How to find gradient of tangent to circle x^2+y^2=1 at given point using implicit differentiation

Differentiating a function or relation where y cannot be made the subject of the formula explicitly requires a method of differentiation called "implicit differentiation".

The theory behind it is quite simple and is based the idea that d/dx (y) is dy/dx or y'. If y is part of a composite function, a product or a quotient then the chain, product or quotient rules may be applied to differentiate terms containing y.

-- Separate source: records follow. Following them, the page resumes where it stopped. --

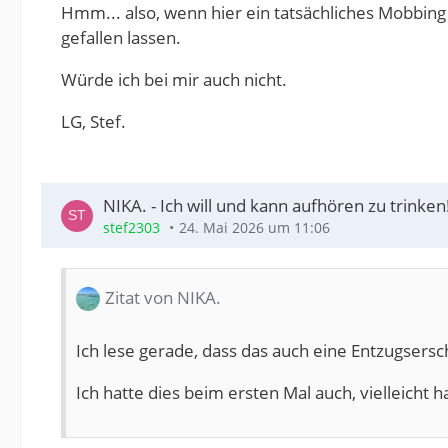
Hmm... also, wenn hier ein tatsächliches Mobbin
gefallen lassen.
Würde ich bei mir auch nicht.
LG, Stef.
NIKA. - Ich will und kann aufhören zu trinken
stef2303
24. Mai 2026 um 11:06
Zitat von NIKA.
Ich lese gerade, dass das auch eine Entzugsersc
Ich hatte dies beim ersten Mal auch, vielleicht 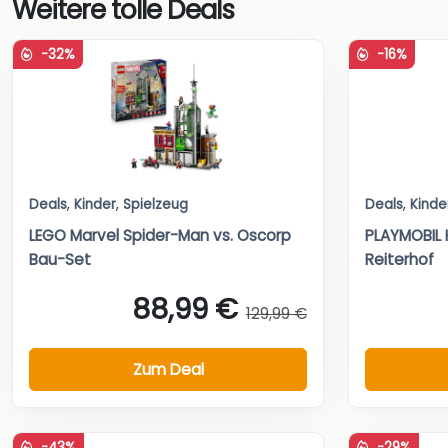
Weitere tolle Deals
-32%
-16%
Deals
,
Kinder
,
Spielzeug
Deals
,
Kinde
LEGO Marvel Spider-Man vs. Oscorp
PLAYMOBIL 
Bau-Set
Reiterhof
88,99 €
129,99 €
Zum Deal
-43%
-29%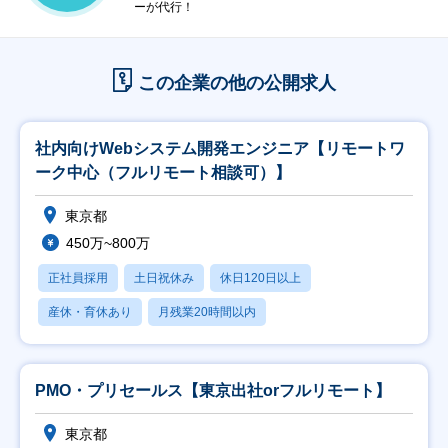
ーが代行！
この企業の他の公開求人
社内向けWebシステム開発エンジニア【リモートワ
ーク中心（フルリモート相談可）】
東京都
450万~800万
正社員採用
土日祝休み
休日120日以上
産休・育休あり
月残業20時間以内
PMO・プリセールス【東京出社orフルリモート】
東京都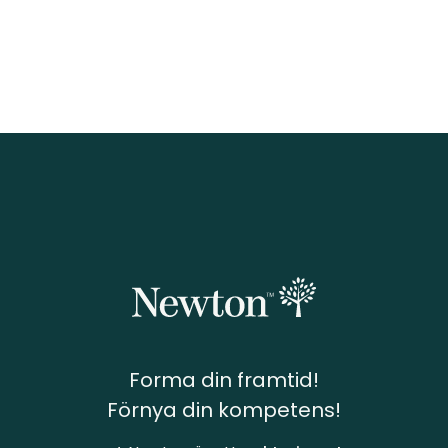
Forma din framtid!
Förnya din kompetens!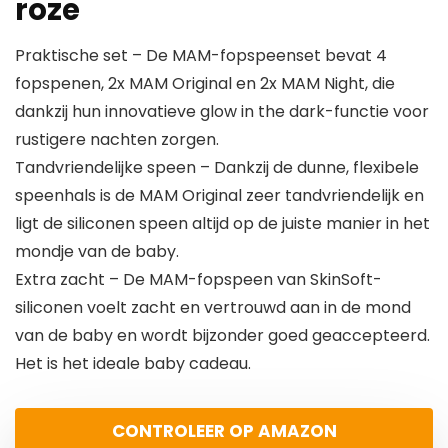
roze
Praktische set – De MAM-fopspeenset bevat 4
fopspenen, 2x MAM Original en 2x MAM Night, die
dankzij hun innovatieve glow in the dark-functie voor
rustigere nachten zorgen.
Tandvriendelijke speen – Dankzij de dunne, flexibele
speenhals is de MAM Original zeer tandvriendelijk en
ligt de siliconen speen altijd op de juiste manier in het
mondje van de baby.
Extra zacht – De MAM-fopspeen van SkinSoft-
siliconen voelt zacht en vertrouwd aan in de mond
van de baby en wordt bijzonder goed geaccepteerd.
Het is het ideale baby cadeau.
CONTROLEER OP AMAZON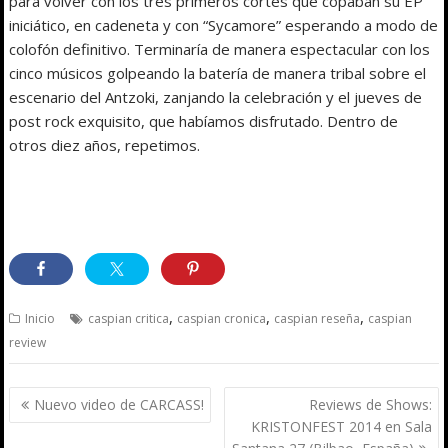
para volver con los tres primeros cortes que copaban su EP
iniciático, en cadeneta y con “Sycamore” esperando a modo de
colofón definitivo. Terminaría de manera espectacular con los
cinco músicos golpeando la batería de manera tribal sobre el
escenario del Antzoki, zanjando la celebración y el jueves de
post rock exquisito, que habíamos disfrutado. Dentro de
otros diez años, repetimos.
,
,
,
Inicio
caspian critica
caspian cronica
caspian reseña
caspian
review
Navegación
Nuevo video de CARCASS!
Reviews de Shows:
de
KRISTONFEST 2014 en Sala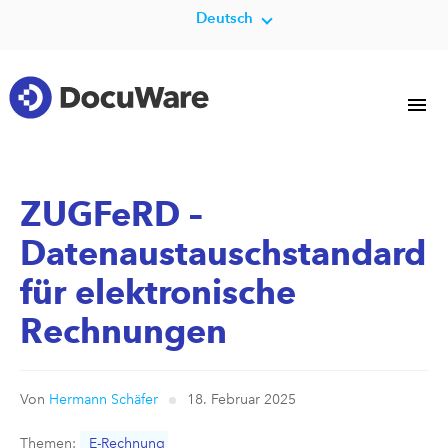
Deutsch
ZUGFeRD –
Datenaustauschstandard
für elektronische
Rechnungen
Von
Hermann Schäfer
18. Februar 2025
Themen:
E-Rechnung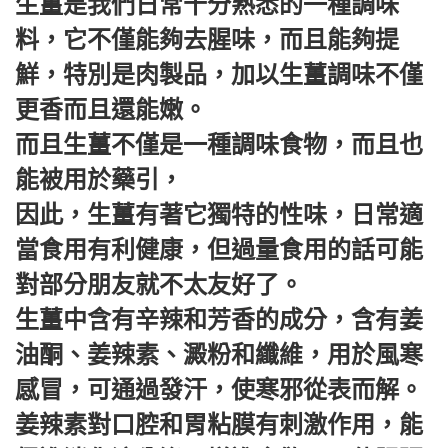
生薑是我們日常十分熟悉的一種調味
料，它不僅能夠去腥味，而且能夠提
鮮，特別是肉製品，加以生薑調味不僅
更香而且還能嫩。
而且生薑不僅是一種調味食物，而且也
能被用於藥引，
因此，生薑有著它獨特的性味，日常適
當食用有利健康，但過量食用的話可能
對部分朋友就不太友好了。
生薑中含有辛辣和芳香的成分，含有姜
油酮、姜辣素、澱粉和纖維，用於風寒
感冒，可通過發汗，使寒邪從表而解。
姜辣素對口腔和胃粘膜有刺激作用，能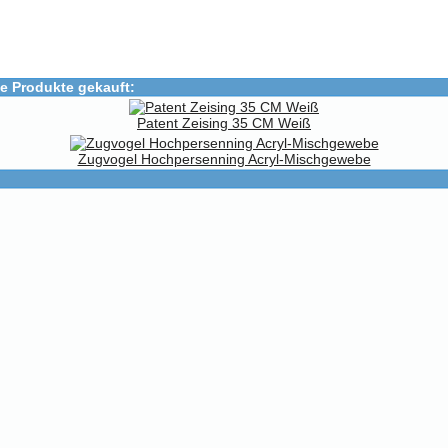
e Produkte gekauft:
Patent Zeising 35 CM Weiß
Zugvogel Hochpersenning Acryl-Mischgewebe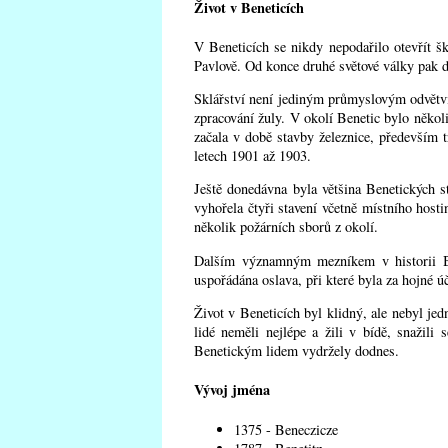
Život v Beneticích
V Beneticích se nikdy nepodařilo otevřít š
Pavlově. Od konce druhé světové války pak d
Sklářství není jediným průmyslovým odvětvím
zpracování žuly. V okolí Benetic bylo něko
začala v době stavby železnice, především t
letech 1901 až 1903.
Ještě donedávna byla většina Benetických s
vyhořela čtyři stavení včetně místního host
několik požárních sborů z okolí.
Dalším významným mezníkem v historii Ben
uspořádána oslava, při které byla za hojné ú
Život v Beneticích byl klidný, ale nebyl je
lidé neměli nejlépe a žili v bídě, snažil
Benetickým lidem vydržely dodnes.
Vývoj jména
1375 - Beneczicze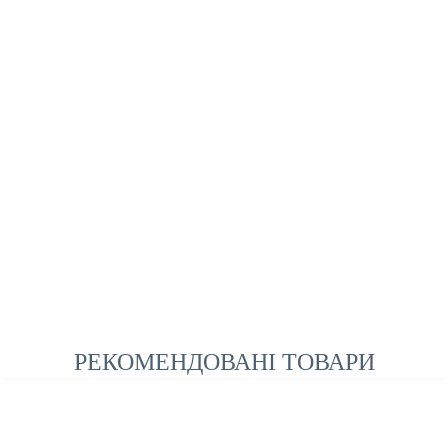
РЕКОМЕНДОВАНІ ТОВАРИ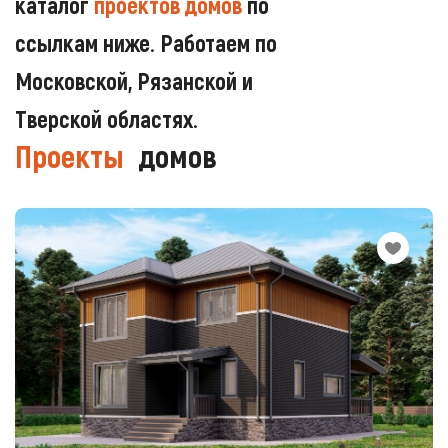
каталог
проектов домов
по
ссылкам ниже. Работаем по
Московской, Рязанской и
Тверской областях.
Проекты
домов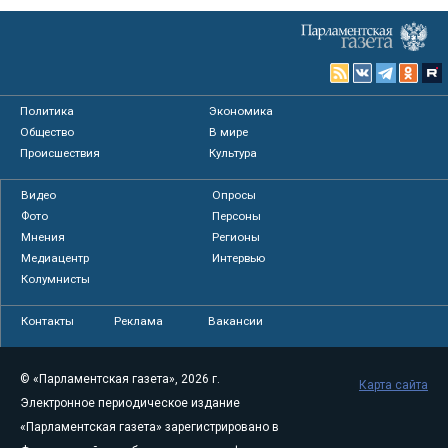
Политика
Экономика
Общество
В мире
Происшествия
Культура
Видео
Опросы
Фото
Персоны
Мнения
Регионы
Медиацентр
Интервью
Колумнисты
Контакты
Реклама
Вакансии
© «Парламентская газета», 2026 г.
Карта сайта
Электронное периодическое издание
«Парламентская газета» зарегистрировано в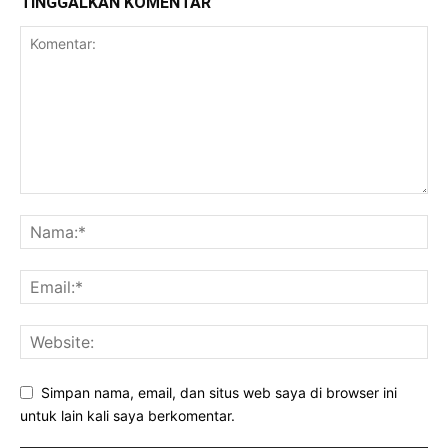
TINGGALKAN KOMENTAR
Simpan nama, email, dan situs web saya di browser ini
untuk lain kali saya berkomentar.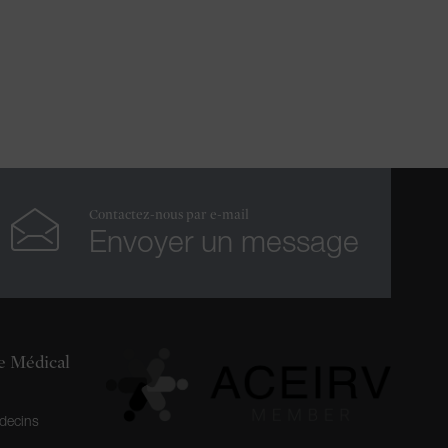
Contactez-nous par e-mail
Envoyer un message
re Médical
decins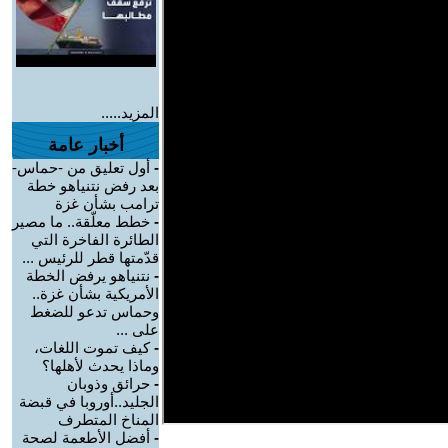
المزيد.....
أخبار عامة
-
أول تعليق من -حماس-
بعد رفض نتنياهو خطة
ترامب بشأن غزة
-
خطط معلّقة.. ما مصير
الطائرة الفاخرة التي
قدّمتها قطر للرئيس ...
-
نتنياهو يرفض الخطة
الأمريكية بشأن غزة..
وحماس تدعو للضغط
على ...
-
كيف تموت اللغات،
وماذا يحدث لأهلها؟
-
حرائق وذوبان
الجليد..أوروبا في قبضة
المناخ المتطرف
-
أفضل الأطعمة لصحة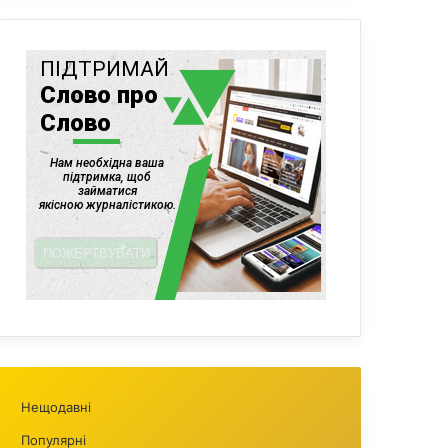
Нещодавні
Популярні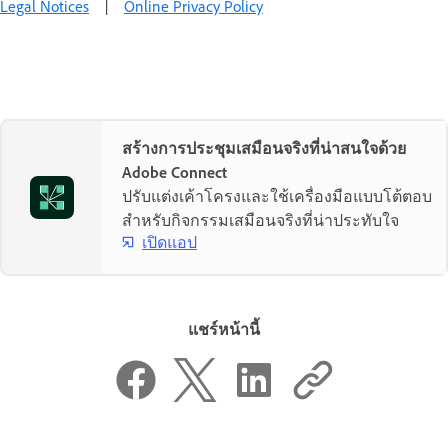
Legal Notices
|
Online Privacy Policy
สร้างการประชุมเสมือนจริงที่น่าสนใจด้วย
Adobe Connect
ปรับแต่งเค้าโครงและใช้เครื่องมือแบบโต้ตอบ
สำหรับกิจกรรมเสมือนจริงที่น่าประทับใจ
เปิดแอป
แชร์หน้านี้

In this example, we are asked for the gradient of the tangent to the circle x^2 + y^2 = 1 at the point (cos 70°, sin 70°), correct to the 3 significant figures.

Technically, y cannot be made the subject of the formula explicitly without considering just the positive semicircle. The equation can be differentiated implicitly with ease without the need for taking the square root of 1 - x^2.

Differentiating implicitly is done by differentiating each term of the equation of the circle with respect to x:

d/dx (x^2) + d/dx (y^2) = d/dx (1) which gives 2x + 2y × y' = 0

Making y' the subject of the formula we obtain y' = -x / y or dy/dx = -x / y.

Substituting in the point of interest into the derivative to the find the gradient of the tangent:

y' = -cos 70° / sin 70° which gives -0.364 (correct to 3 significant figures).